Entretanto, o Rio Grande do Sul, o principal estado produtor, enfrentou impactos de chuvas intensas durante a maturação e colheita do trigo. Em contrapartida, no Paraná, o segundo maior produtor, a maior parte da colheita ocorreu sem grandes problemas.
“Com a colheita do cereal praticamente encerrada no país, a oferta nacional deve ser menor e com qualidade inferior. Segundo o último relatório da CONAB, que considerou os impactos das chuvas e o ritmo de colheita, a projeção foi reduzida para 9,7 MM de t, queda de 11% frente às projeções de setembro e 8,7% inferior ao ano passado. O consumo estável e a produção menor indicam uma relação estoque/consumo baixa, levando-se em conta o histórico”, comenta.

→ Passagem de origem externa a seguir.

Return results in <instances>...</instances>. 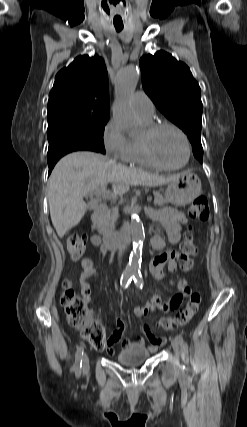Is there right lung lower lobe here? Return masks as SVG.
Returning a JSON list of instances; mask_svg holds the SVG:
<instances>
[{"instance_id":"1","label":"right lung lower lobe","mask_w":247,"mask_h":427,"mask_svg":"<svg viewBox=\"0 0 247 427\" xmlns=\"http://www.w3.org/2000/svg\"><path fill=\"white\" fill-rule=\"evenodd\" d=\"M88 150L99 152L95 147L74 139H55L49 142V148L47 153V162L49 167V174L51 173L56 162L65 154L78 151Z\"/></svg>"}]
</instances>
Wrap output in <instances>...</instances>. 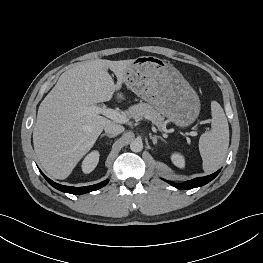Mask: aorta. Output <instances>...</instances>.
Segmentation results:
<instances>
[{"label": "aorta", "instance_id": "obj_1", "mask_svg": "<svg viewBox=\"0 0 263 263\" xmlns=\"http://www.w3.org/2000/svg\"><path fill=\"white\" fill-rule=\"evenodd\" d=\"M130 149L133 152H140L143 149V143L139 139H135L130 143Z\"/></svg>", "mask_w": 263, "mask_h": 263}]
</instances>
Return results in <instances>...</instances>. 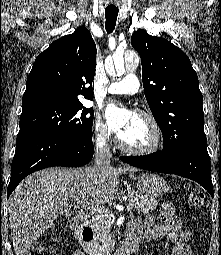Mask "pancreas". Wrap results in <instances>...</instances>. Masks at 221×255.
<instances>
[{"label": "pancreas", "instance_id": "pancreas-1", "mask_svg": "<svg viewBox=\"0 0 221 255\" xmlns=\"http://www.w3.org/2000/svg\"><path fill=\"white\" fill-rule=\"evenodd\" d=\"M127 196L129 203L133 204V208L144 214L154 210L158 204L155 199H149L135 190H129ZM90 224L96 233V241L87 246L86 250L94 252L103 245L108 244L107 236L110 231V213L105 212V214L93 218Z\"/></svg>", "mask_w": 221, "mask_h": 255}]
</instances>
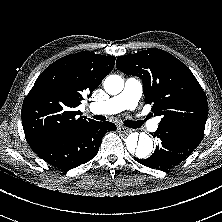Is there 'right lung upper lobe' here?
Here are the masks:
<instances>
[{"label":"right lung upper lobe","instance_id":"1","mask_svg":"<svg viewBox=\"0 0 222 222\" xmlns=\"http://www.w3.org/2000/svg\"><path fill=\"white\" fill-rule=\"evenodd\" d=\"M115 57L89 51L65 56L46 68L26 96L22 125L27 142L38 138L68 133L86 124L80 111L84 95L91 96L115 64Z\"/></svg>","mask_w":222,"mask_h":222}]
</instances>
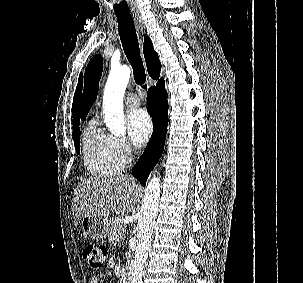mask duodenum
Instances as JSON below:
<instances>
[{
    "label": "duodenum",
    "mask_w": 303,
    "mask_h": 283,
    "mask_svg": "<svg viewBox=\"0 0 303 283\" xmlns=\"http://www.w3.org/2000/svg\"><path fill=\"white\" fill-rule=\"evenodd\" d=\"M130 264L129 263H126L125 264V266H124V272L126 273V274H129V272H130Z\"/></svg>",
    "instance_id": "1"
}]
</instances>
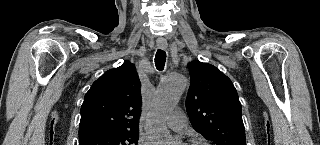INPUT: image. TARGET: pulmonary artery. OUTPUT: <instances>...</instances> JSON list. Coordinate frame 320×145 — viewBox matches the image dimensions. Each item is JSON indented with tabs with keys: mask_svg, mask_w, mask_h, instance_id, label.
I'll return each mask as SVG.
<instances>
[{
	"mask_svg": "<svg viewBox=\"0 0 320 145\" xmlns=\"http://www.w3.org/2000/svg\"><path fill=\"white\" fill-rule=\"evenodd\" d=\"M167 124L174 131H182L187 125V118L181 109H176L168 116Z\"/></svg>",
	"mask_w": 320,
	"mask_h": 145,
	"instance_id": "pulmonary-artery-1",
	"label": "pulmonary artery"
}]
</instances>
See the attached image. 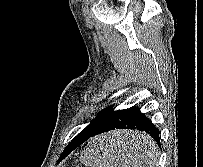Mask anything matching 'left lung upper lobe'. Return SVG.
<instances>
[{
  "label": "left lung upper lobe",
  "mask_w": 203,
  "mask_h": 167,
  "mask_svg": "<svg viewBox=\"0 0 203 167\" xmlns=\"http://www.w3.org/2000/svg\"><path fill=\"white\" fill-rule=\"evenodd\" d=\"M113 106H109L108 108L103 109L99 114L98 117L95 118L85 129H83L78 135H87L88 133H92L98 125L110 114L112 111ZM77 135V136H78ZM63 155V153H62ZM64 158V156H62Z\"/></svg>",
  "instance_id": "obj_1"
}]
</instances>
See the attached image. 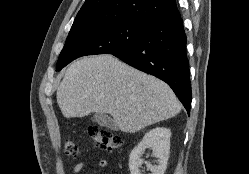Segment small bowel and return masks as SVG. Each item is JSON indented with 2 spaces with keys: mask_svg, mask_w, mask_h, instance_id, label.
I'll return each instance as SVG.
<instances>
[{
  "mask_svg": "<svg viewBox=\"0 0 249 174\" xmlns=\"http://www.w3.org/2000/svg\"><path fill=\"white\" fill-rule=\"evenodd\" d=\"M85 166V163L83 161L78 162L72 170V174H81L83 168ZM97 166L99 168H107L109 166V162L105 159L99 160L97 163Z\"/></svg>",
  "mask_w": 249,
  "mask_h": 174,
  "instance_id": "obj_1",
  "label": "small bowel"
}]
</instances>
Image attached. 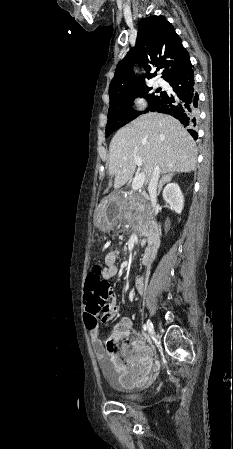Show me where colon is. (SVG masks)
<instances>
[{
	"label": "colon",
	"instance_id": "5ec220e1",
	"mask_svg": "<svg viewBox=\"0 0 233 449\" xmlns=\"http://www.w3.org/2000/svg\"><path fill=\"white\" fill-rule=\"evenodd\" d=\"M107 287L110 286L102 277V267L100 265L94 266L85 278L84 297L87 301L84 303L83 318L87 328L99 327L101 316L105 314L103 304L110 300L103 295ZM133 343L134 337L130 327L120 325L108 343L107 350L111 355H116L119 346H121V349L128 348Z\"/></svg>",
	"mask_w": 233,
	"mask_h": 449
}]
</instances>
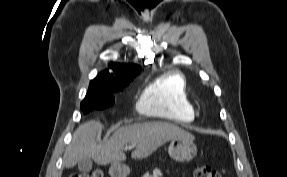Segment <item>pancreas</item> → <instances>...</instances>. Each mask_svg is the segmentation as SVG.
<instances>
[{
    "instance_id": "1",
    "label": "pancreas",
    "mask_w": 287,
    "mask_h": 177,
    "mask_svg": "<svg viewBox=\"0 0 287 177\" xmlns=\"http://www.w3.org/2000/svg\"><path fill=\"white\" fill-rule=\"evenodd\" d=\"M162 172L159 169H154L152 173L146 172L142 177H161Z\"/></svg>"
}]
</instances>
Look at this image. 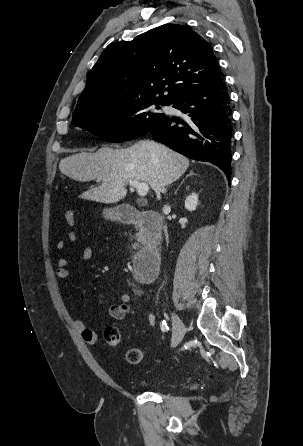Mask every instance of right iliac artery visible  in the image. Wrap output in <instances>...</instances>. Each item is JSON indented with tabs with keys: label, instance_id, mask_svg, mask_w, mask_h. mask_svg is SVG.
<instances>
[{
	"label": "right iliac artery",
	"instance_id": "obj_1",
	"mask_svg": "<svg viewBox=\"0 0 303 446\" xmlns=\"http://www.w3.org/2000/svg\"><path fill=\"white\" fill-rule=\"evenodd\" d=\"M160 328H161V330H162L163 332H168V331H169V327H168V325H167V323H166L165 320H163V321L161 322V324H160Z\"/></svg>",
	"mask_w": 303,
	"mask_h": 446
}]
</instances>
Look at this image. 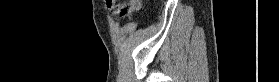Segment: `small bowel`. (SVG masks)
Returning <instances> with one entry per match:
<instances>
[{"instance_id":"1","label":"small bowel","mask_w":279,"mask_h":82,"mask_svg":"<svg viewBox=\"0 0 279 82\" xmlns=\"http://www.w3.org/2000/svg\"><path fill=\"white\" fill-rule=\"evenodd\" d=\"M106 4L115 18L130 17L131 15L139 11L141 7V5L135 7L132 4L122 5V4L113 3L111 1H106Z\"/></svg>"}]
</instances>
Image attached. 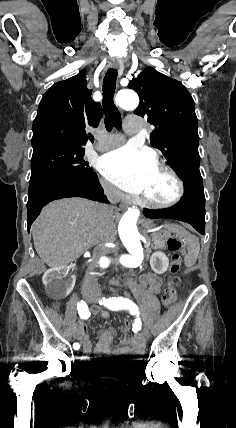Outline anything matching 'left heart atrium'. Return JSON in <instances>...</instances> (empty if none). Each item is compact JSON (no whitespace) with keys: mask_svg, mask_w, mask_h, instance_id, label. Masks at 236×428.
Returning <instances> with one entry per match:
<instances>
[{"mask_svg":"<svg viewBox=\"0 0 236 428\" xmlns=\"http://www.w3.org/2000/svg\"><path fill=\"white\" fill-rule=\"evenodd\" d=\"M157 162L147 153L133 147H121L102 160L100 171L105 178L121 189L141 194Z\"/></svg>","mask_w":236,"mask_h":428,"instance_id":"39dd6f15","label":"left heart atrium"}]
</instances>
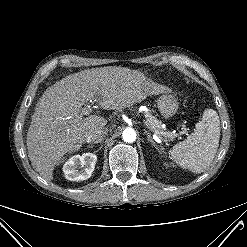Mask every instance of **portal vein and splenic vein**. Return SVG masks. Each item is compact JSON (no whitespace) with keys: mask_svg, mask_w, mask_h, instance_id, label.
I'll return each instance as SVG.
<instances>
[{"mask_svg":"<svg viewBox=\"0 0 247 247\" xmlns=\"http://www.w3.org/2000/svg\"><path fill=\"white\" fill-rule=\"evenodd\" d=\"M90 102H92V99L90 100ZM82 113H83V114L80 116V118H82L83 115H87V114L90 113V106L85 107V108L82 110ZM143 122H144V124L147 126L148 129H150L151 131L154 132L156 138L158 139V137H157V136H158V132L154 131V130L149 126V124H148L145 120H143Z\"/></svg>","mask_w":247,"mask_h":247,"instance_id":"18ae733b","label":"portal vein and splenic vein"}]
</instances>
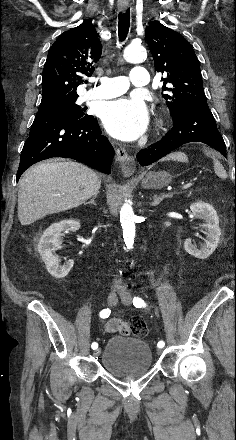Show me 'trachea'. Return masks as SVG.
<instances>
[{"label": "trachea", "mask_w": 236, "mask_h": 440, "mask_svg": "<svg viewBox=\"0 0 236 440\" xmlns=\"http://www.w3.org/2000/svg\"><path fill=\"white\" fill-rule=\"evenodd\" d=\"M130 27V11L127 10L125 13L119 14L118 22V34L120 41H124L127 37Z\"/></svg>", "instance_id": "1"}]
</instances>
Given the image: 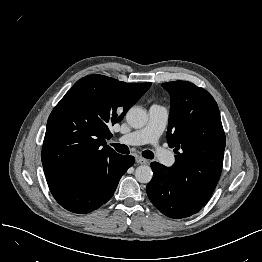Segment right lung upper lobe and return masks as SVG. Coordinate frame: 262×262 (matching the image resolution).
<instances>
[{"label": "right lung upper lobe", "instance_id": "cb5924a9", "mask_svg": "<svg viewBox=\"0 0 262 262\" xmlns=\"http://www.w3.org/2000/svg\"><path fill=\"white\" fill-rule=\"evenodd\" d=\"M104 75H89L65 94L51 112L42 149L46 178L92 175L119 157L106 145L110 126L150 88Z\"/></svg>", "mask_w": 262, "mask_h": 262}]
</instances>
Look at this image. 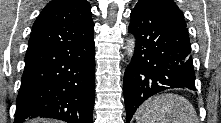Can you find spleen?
Segmentation results:
<instances>
[{"label":"spleen","mask_w":221,"mask_h":123,"mask_svg":"<svg viewBox=\"0 0 221 123\" xmlns=\"http://www.w3.org/2000/svg\"><path fill=\"white\" fill-rule=\"evenodd\" d=\"M136 123H198V118L186 98L162 94L148 99L138 108Z\"/></svg>","instance_id":"3e777b00"}]
</instances>
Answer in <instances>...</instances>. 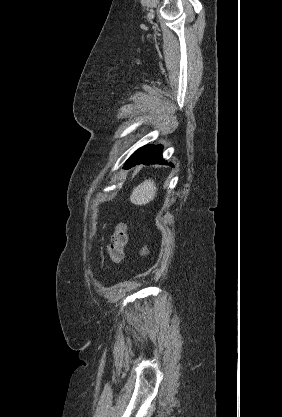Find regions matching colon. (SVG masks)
<instances>
[{
  "label": "colon",
  "mask_w": 282,
  "mask_h": 417,
  "mask_svg": "<svg viewBox=\"0 0 282 417\" xmlns=\"http://www.w3.org/2000/svg\"><path fill=\"white\" fill-rule=\"evenodd\" d=\"M127 242L128 234L126 228L123 225H117L108 244V253L111 262L118 263L122 260ZM146 250L147 245L142 246L141 252L144 253Z\"/></svg>",
  "instance_id": "1"
}]
</instances>
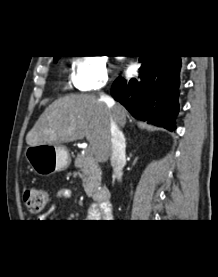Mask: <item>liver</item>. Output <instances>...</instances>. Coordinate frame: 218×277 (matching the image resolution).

Com a escassez de trigo de qualidade, os preços reagiram, encerrando um ciclo de queda de quase um ano, quando o mercado ainda contava com uma oferta abundante do cereal. A disparidade de preços entre regiões é notável devido às diferenças de qualidade, com o Rio Grande do Sul sendo prejudicado.
Cerca de 70% do trigo colhido no RS, segundo a Safras & Mercado, não atinge o PH 78, indicador de qualidade, sendo classificado como trigo ração (feed wheat), com oferta maior e desconto significativo em relação ao trigo padrão. No Paraná, os preços devem permanecer firmes devido à demanda por trigo de maior qualidade (PH>78).